Common for folks to mention that a support beam is directly under part of their area to be tiled, thinking that must make the floor more rigid and better for the tile installation. Not necessarily true, and more frequently the opposite of reality.

Much depends upon how the junction of the joists on top of the support were constructed. Frequently you end up with a pivot point on top of the support, creating a rather severe uplift condition when a heavy load is applied near the center of the unsupported span on either side. Without more knowledge of your actual overall situation, it's not reasonable to try to guess what might go on in your tile area.

If you could determine the species of your nominal 2x10 joists, and if they are 9.5" tall, chances are good that your floor structures would meet the required L/360 deflection requirement.

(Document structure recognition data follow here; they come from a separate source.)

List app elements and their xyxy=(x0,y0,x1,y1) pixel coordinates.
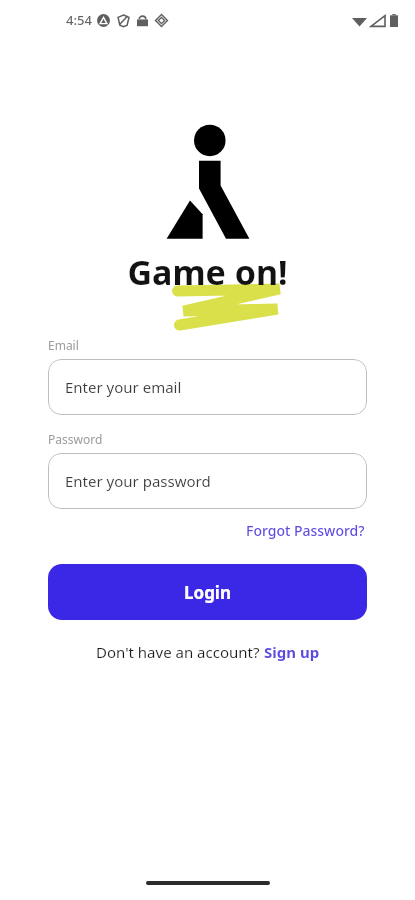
staticText: Forgot Password? xyxy=(246,521,365,540)
button[interactable]: Forgot Password? xyxy=(244,519,367,542)
staticText: Enter your password xyxy=(65,471,211,491)
button[interactable]: Enter your email xyxy=(48,359,367,415)
staticText: Sign up xyxy=(264,642,320,662)
button[interactable]: Login xyxy=(48,564,367,620)
staticText: Password xyxy=(48,431,103,447)
button[interactable]: Enter your password xyxy=(48,453,367,509)
button[interactable]: Sign up xyxy=(264,642,320,662)
staticText: Login xyxy=(184,581,232,604)
staticText: Email xyxy=(48,337,79,353)
staticText: Enter your email xyxy=(65,377,182,397)
staticText: Game on! xyxy=(127,249,288,295)
staticText: Don't have an account? xyxy=(96,642,264,662)
staticText: 4:54 xyxy=(66,11,92,29)
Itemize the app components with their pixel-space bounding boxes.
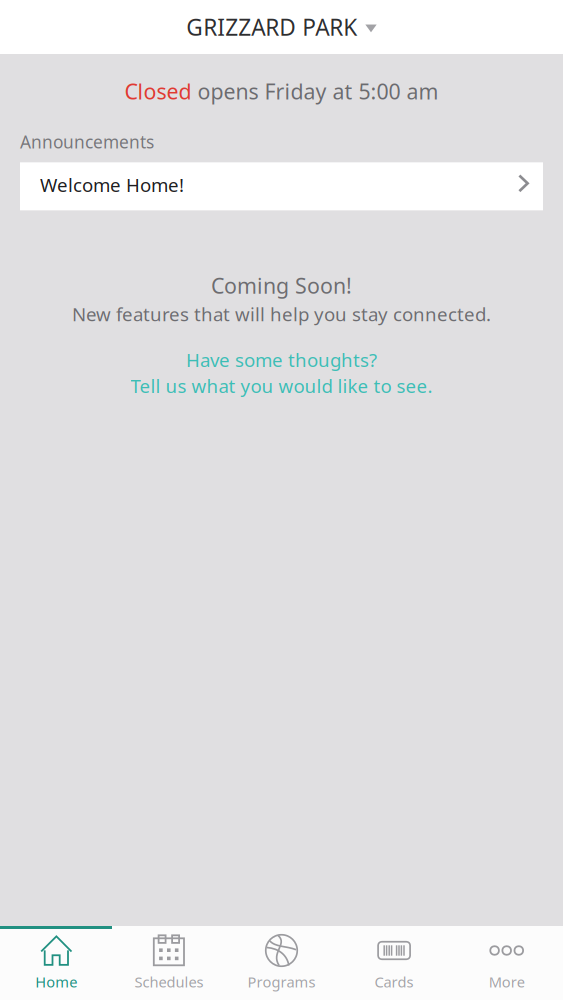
button[interactable]: Schedules	[113, 929, 225, 1000]
staticText: Announcements	[20, 130, 154, 153]
button[interactable]: Cards	[338, 929, 450, 1000]
button[interactable]: Home	[0, 929, 113, 1000]
button[interactable]: Welcome Home!	[0, 162, 563, 210]
staticText: More	[489, 972, 525, 992]
staticText: opens Friday at 5:00 am	[192, 77, 438, 105]
button[interactable]: More	[450, 929, 563, 1000]
staticText: Coming Soon!	[211, 271, 352, 300]
staticText: Closed	[124, 77, 192, 105]
staticText: Cards	[375, 972, 414, 992]
button[interactable]: Have some thoughts?	[0, 326, 563, 398]
staticText: New features that will help you stay con…	[72, 302, 491, 326]
staticText: Programs	[248, 972, 316, 992]
staticText: Home	[35, 972, 77, 992]
staticText: Tell us what you would like to see.	[130, 373, 432, 398]
staticText: Schedules	[134, 972, 203, 992]
button[interactable]: Programs	[225, 929, 338, 1000]
staticText: GRIZZARD PARK	[186, 12, 357, 42]
staticText: Have some thoughts?	[186, 348, 377, 372]
button[interactable]: GRIZZARD PARK	[0, 0, 563, 54]
staticText: Welcome Home!	[40, 172, 184, 197]
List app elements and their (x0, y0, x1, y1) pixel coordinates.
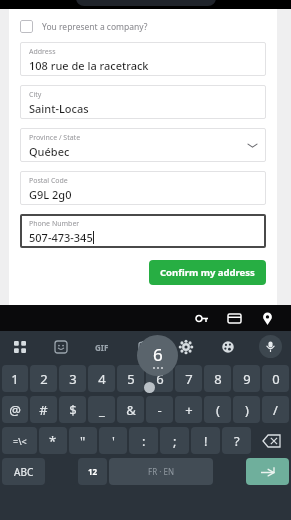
staticText: Saint-Locas (29, 101, 89, 116)
staticText: ! (204, 432, 208, 450)
staticText: ( (216, 401, 220, 419)
staticText: / (273, 401, 278, 419)
button[interactable]: =\< (2, 427, 37, 454)
button[interactable]: / (262, 396, 289, 423)
staticText: 8 (214, 370, 222, 388)
staticText: G9L 2g0 (29, 187, 72, 202)
button[interactable]: 12 (78, 458, 107, 485)
button[interactable]: ABC (2, 458, 45, 485)
staticText: Postal Code (29, 176, 68, 186)
button[interactable]: Voice input (259, 335, 282, 358)
staticText: 108 rue de la racetrack (29, 58, 149, 73)
staticText: ' (112, 432, 115, 450)
staticText: 0 (272, 370, 280, 388)
button[interactable]: Backspace (253, 427, 289, 454)
button[interactable]: Stickers (50, 336, 72, 358)
staticText: ) (245, 401, 249, 419)
button[interactable]: ( (204, 396, 231, 423)
staticText: ? (234, 432, 240, 450)
staticText: + (185, 401, 193, 419)
button[interactable]: : (129, 427, 158, 454)
staticText: 4 (98, 370, 106, 388)
button[interactable]: ? (222, 427, 251, 454)
button[interactable]: + (175, 396, 202, 423)
staticText: ABC (14, 465, 34, 479)
button[interactable]: Postal Code (20, 171, 266, 205)
button[interactable]: GIF (91, 336, 113, 358)
staticText: Phone Number (29, 219, 80, 229)
button[interactable]: ) (233, 396, 260, 423)
button[interactable]: Themes (217, 336, 239, 358)
staticText: " (80, 432, 86, 450)
button[interactable]: Clipboard (133, 336, 155, 358)
staticText: 507-473-345 (29, 230, 93, 245)
staticText: # (39, 401, 48, 419)
staticText: 5 (127, 370, 135, 388)
button[interactable]: Passwords (189, 306, 213, 330)
staticText: Province / State (29, 133, 81, 143)
button[interactable]: 9 (233, 365, 260, 392)
button[interactable]: 2 (30, 365, 57, 392)
staticText: 7 (185, 370, 193, 388)
staticText: 9 (243, 370, 251, 388)
button[interactable]: 7 (175, 365, 202, 392)
staticText: 6 (156, 370, 164, 388)
staticText: Québec (29, 144, 70, 159)
button[interactable]: Addresses (255, 306, 279, 330)
button[interactable]: 4 (88, 365, 115, 392)
staticText: City (29, 90, 42, 100)
staticText: 1 (11, 370, 19, 388)
button[interactable]: Enter (246, 458, 289, 485)
staticText: 6 (153, 343, 163, 366)
staticText: 12 (88, 466, 98, 477)
button[interactable]: - (146, 396, 173, 423)
button[interactable]: 5 (117, 365, 144, 392)
button[interactable]: 0 (262, 365, 289, 392)
staticText: Address (29, 47, 56, 57)
button[interactable]: City (20, 85, 266, 119)
button[interactable]: 6 (146, 365, 173, 392)
staticText: GIF (95, 342, 109, 353)
staticText: Confirm my address (160, 266, 255, 279)
button[interactable]: Apps (9, 336, 31, 358)
staticText: 2 (40, 370, 48, 388)
button[interactable]: ! (191, 427, 220, 454)
staticText: & (126, 401, 136, 419)
staticText: =\< (13, 435, 27, 447)
button[interactable]: Address (20, 42, 266, 76)
button[interactable]: 1 (2, 365, 28, 392)
button[interactable]: FR · EN (109, 458, 213, 485)
staticText: * (49, 432, 57, 450)
staticText: FR · EN (148, 466, 174, 477)
staticText: ; (173, 432, 177, 450)
button[interactable]: # (30, 396, 57, 423)
button[interactable]: Confirm my address (149, 260, 266, 285)
staticText: @ (9, 401, 21, 419)
button[interactable]: Payment cards (222, 306, 246, 330)
button[interactable]: * (39, 427, 67, 454)
button[interactable]: @ (2, 396, 28, 423)
button[interactable]: ; (160, 427, 189, 454)
button[interactable]: Phone Number (20, 214, 266, 248)
staticText: : (142, 432, 146, 450)
button[interactable]: & (117, 396, 144, 423)
staticText: 3 (69, 370, 77, 388)
staticText: You represent a company? (42, 21, 148, 33)
button[interactable]: Province / State (20, 128, 266, 162)
button[interactable]: 3 (59, 365, 86, 392)
button[interactable]: ' (99, 427, 127, 454)
staticText: - (157, 401, 162, 419)
staticText: $ (69, 401, 77, 419)
button[interactable]: Settings (175, 336, 197, 358)
button[interactable]: You represent a company? (20, 17, 266, 36)
staticText: _ (99, 401, 105, 419)
button[interactable]: 8 (204, 365, 231, 392)
button[interactable]: _ (88, 396, 115, 423)
button[interactable]: " (69, 427, 97, 454)
button[interactable]: $ (59, 396, 86, 423)
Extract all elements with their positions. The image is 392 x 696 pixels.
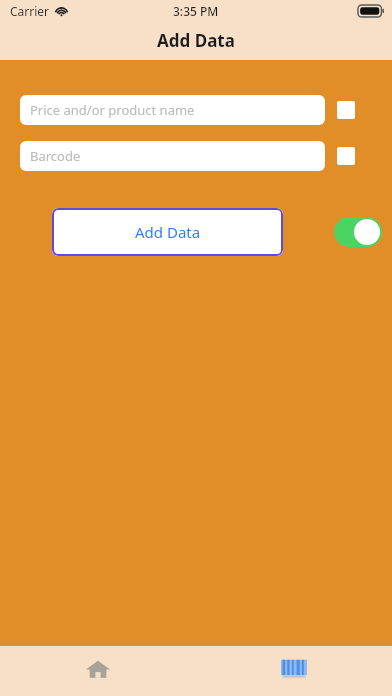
- button[interactable]: Price and/or product name: [20, 95, 325, 125]
- button[interactable]: Toggle: [334, 217, 382, 247]
- button[interactable]: Add Data: [52, 208, 283, 256]
- staticText: Price and/or product name: [30, 101, 195, 119]
- staticText: 3:35 PM: [173, 3, 219, 19]
- button[interactable]: Checkbox: [337, 101, 355, 119]
- button[interactable]: Barcode scanner: [196, 646, 392, 696]
- button[interactable]: Home: [0, 646, 196, 696]
- staticText: Carrier: [10, 3, 50, 19]
- button[interactable]: Checkbox: [337, 147, 355, 165]
- staticText: Add Data: [157, 29, 235, 52]
- staticText: Barcode: [30, 147, 81, 165]
- button[interactable]: Barcode: [20, 141, 325, 171]
- staticText: Add Data: [135, 222, 201, 242]
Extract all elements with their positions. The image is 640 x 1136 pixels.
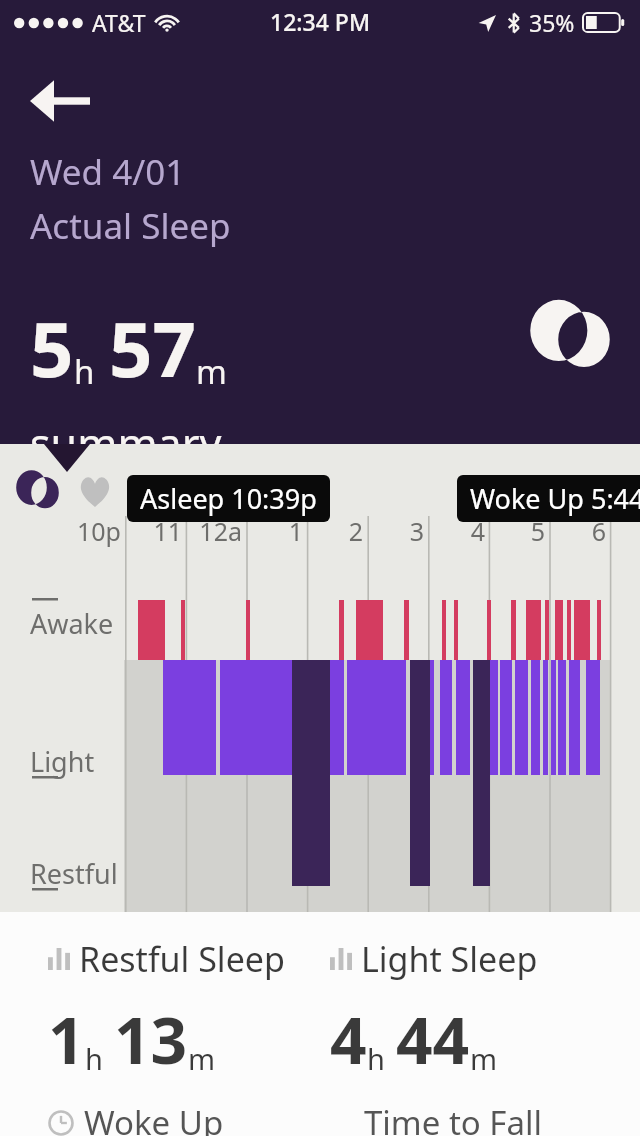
staticText: h	[74, 349, 95, 394]
staticText: m	[196, 349, 227, 394]
staticText: Time to Fall Asleep	[364, 1100, 640, 1136]
button[interactable]: Light Sleep	[330, 912, 640, 1083]
staticText: AT&T	[92, 7, 146, 38]
staticText: 5	[30, 296, 74, 400]
button[interactable]: Woke Up 5:44a	[457, 475, 640, 522]
button[interactable]: Heart rate	[78, 476, 112, 508]
staticText: Restful Sleep	[79, 936, 285, 982]
staticText: 13	[114, 996, 188, 1083]
staticText: m	[188, 1039, 216, 1078]
staticText: 3	[409, 514, 424, 548]
staticText: m	[470, 1039, 498, 1078]
staticText: Woke Up 5:44a	[470, 480, 640, 517]
staticText: h	[367, 1039, 385, 1078]
staticText: Awake	[30, 605, 114, 642]
staticText: 1	[288, 514, 303, 548]
other: Sleep	[556, 310, 612, 370]
staticText: 10p	[77, 514, 121, 548]
button[interactable]: Asleep 10:39p	[127, 475, 330, 522]
button[interactable]: Back	[18, 66, 102, 136]
staticText: 57	[109, 296, 196, 400]
staticText: 44	[396, 996, 470, 1083]
staticText: Light Sleep	[361, 936, 538, 982]
staticText: 11	[153, 514, 182, 548]
staticText: Woke Up	[84, 1100, 224, 1136]
staticText: 35%	[529, 7, 575, 38]
staticText: 6	[591, 514, 606, 548]
button[interactable]: Restful Sleep	[48, 912, 320, 1083]
staticText: 4	[470, 514, 485, 548]
other: Sleep stages	[30, 476, 60, 510]
staticText: Actual Sleep	[30, 202, 231, 250]
staticText: 4	[330, 996, 367, 1083]
staticText: 12a	[199, 514, 242, 548]
staticText: h	[85, 1039, 103, 1078]
staticText: Light	[30, 743, 95, 780]
staticText: 12:34 PM	[270, 6, 371, 37]
staticText: 5	[530, 514, 545, 548]
staticText: 2	[348, 514, 363, 548]
staticText: 1	[48, 996, 85, 1083]
staticText: summary	[30, 414, 222, 473]
staticText: Restful	[30, 855, 118, 892]
staticText: Asleep 10:39p	[140, 480, 317, 517]
staticText: Wed 4/01	[30, 148, 186, 196]
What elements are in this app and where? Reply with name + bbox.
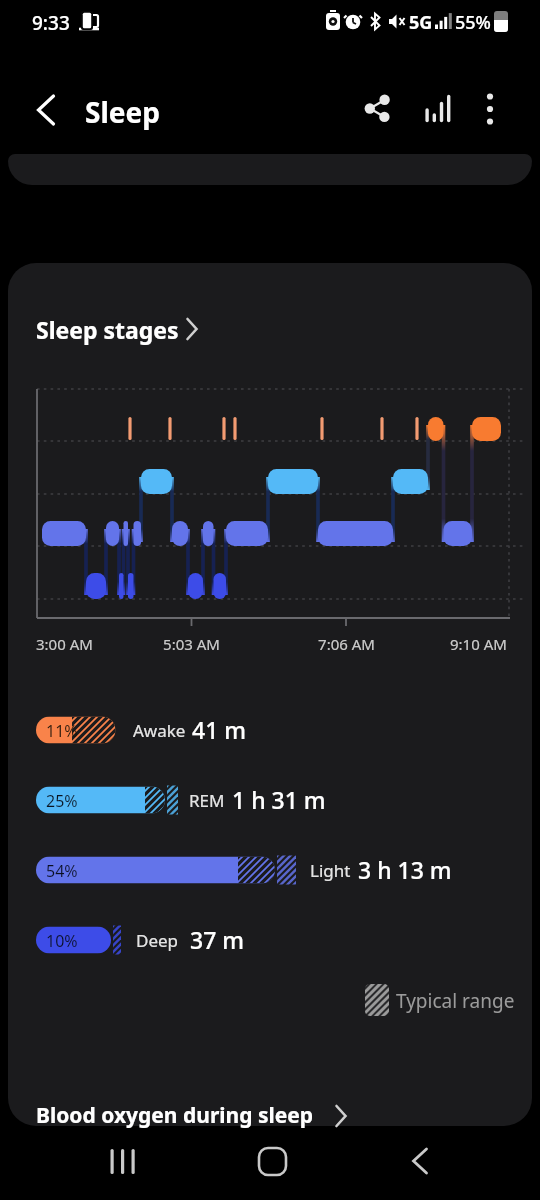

But you'd still have the uplift consideration and the treatment of the joists over the center beam would still be very important.

Your subfloor plan would be OK except for the Liquid Nails under the plywood. Please don't do that. You could end up creating a problem that you don't now have nor need. The nominal 1/2" exterior glue plywood is the minimum you must install over your sawn board subfloor and you want to use mechanical fasteners only and only fasten to the existing subfloor, not to the joist structure. Best also to re-fasten the boards to the joists before installing the plywood in most cases.

The plywood is not to provide rigidity, it's there to isolate your tile installation from the vicissitudes of the sawn boards, which tend to be rather dimensionally unstable.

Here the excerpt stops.